Al acercarnos al evangelio, San Lucas nos transmite las bienaventuranzas. Su versión es un poco diferente a las del apóstol Mateo. Son menos sentencias, y añade a éstas los «ayes» contra los que en este mundo ya han recibido alegrías pasajeras. Y el contexto es precisamente después de haber elegido a sus doce apóstoles. A diferencia de san Mateo que inicia con las suyas el Sermón de la Montaña, en san Lucas son pronunciadas en una llanura junto al Mar de Galilea. Los que le escuchan son judíos que lo han seguido y buscan ser sanados de sus enfermedades y purificados de espíritus inmundos. Y lo que el Señor les da es este mensaje, que como el anuncio de Pablo, desarma inmediatamente: Bienaventurados, felices, dichosos, benditos… los pobres, porque de ellos es el Reino de los Cielos. Felices los pobres, los hambrientos, los que lloran, los perseguidos por causa de Cristo. Bienaventurados los que ponen su confianza en el Señor, los que obran de corazón según sus mandatos, los que aman al prójimo, los que aún en la injusticia, se privan de ir contra la voluntad de Dios. Bienaventurados, amados por el Señor, porque serán como el árbol plantado al borde de la acequia.

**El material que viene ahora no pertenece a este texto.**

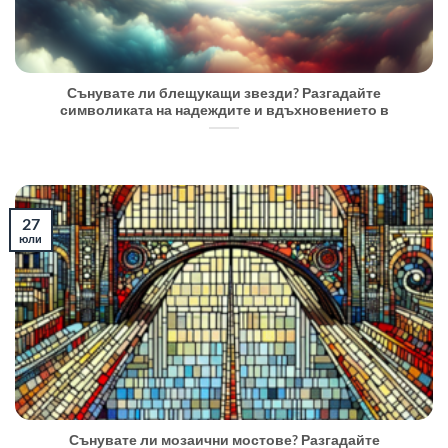
Сънувате ли блещукащи звезди? Разгадайте
символиката на надеждите и вдъхновението в
27
юли
Сънувате ли мозаични мостове? Разгадайте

Ay de ustedes, les dice, al contrario, a los ricos, a los satisfechos, a los que ríen, a los que reciben elogios. A los que han obtenido consuelo en esta vida, sin importarles el destino del prójimo. Ay de los que viven en la abundancia sin justicia, en la corrección política sin verdad, ansiando la aceptación social sin dignidad y suspirando por el respeto humano sin honestidad. Ay de ustedes, porque serán como el arbusto secándose en el desierto.


¡Acerquémonos, hermanos, a Señor, bebamos del torrente de Su Palabra, que su gracia se derrame en nuestros corazones, y que nuestros labios canten sus alabanzas, que nuestras manos obren su misericordia, que nuestros ojos contemplen su Bienaventuranza!